■ **EXERCISE INSTRUCTIONS**: Scan the entries for the word "Avisos", and copy every line where it appears.

(Stored data entries)
▬▬▬
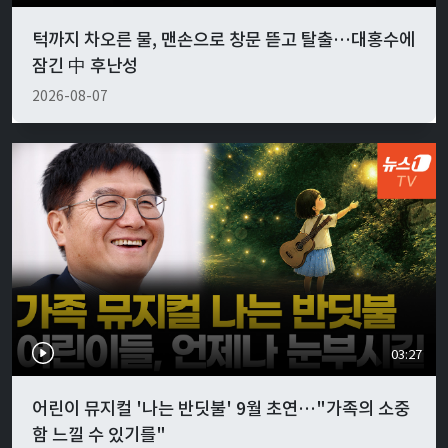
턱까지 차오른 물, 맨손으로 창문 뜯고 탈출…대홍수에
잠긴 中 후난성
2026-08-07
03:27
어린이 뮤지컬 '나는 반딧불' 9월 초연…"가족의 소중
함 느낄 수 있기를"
▬▬▬
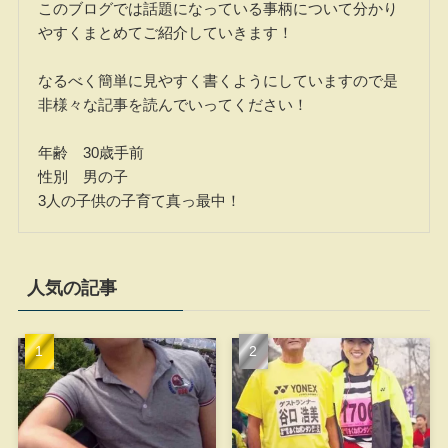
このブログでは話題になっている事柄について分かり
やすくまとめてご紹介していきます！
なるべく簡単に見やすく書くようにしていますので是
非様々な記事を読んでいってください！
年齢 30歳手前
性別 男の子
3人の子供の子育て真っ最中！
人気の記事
▬▬▬
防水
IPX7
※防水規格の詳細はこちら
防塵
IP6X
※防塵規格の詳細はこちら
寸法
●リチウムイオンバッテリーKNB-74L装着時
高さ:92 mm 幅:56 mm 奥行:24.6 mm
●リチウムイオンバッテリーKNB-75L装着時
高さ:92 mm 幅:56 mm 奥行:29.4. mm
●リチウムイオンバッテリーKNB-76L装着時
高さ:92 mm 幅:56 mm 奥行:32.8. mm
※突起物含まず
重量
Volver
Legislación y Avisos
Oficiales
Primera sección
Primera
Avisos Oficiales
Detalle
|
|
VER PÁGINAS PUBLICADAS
▬▬▬
■ **YOUR RESPONSE**:
Legislación y Avisos
Avisos Oficiales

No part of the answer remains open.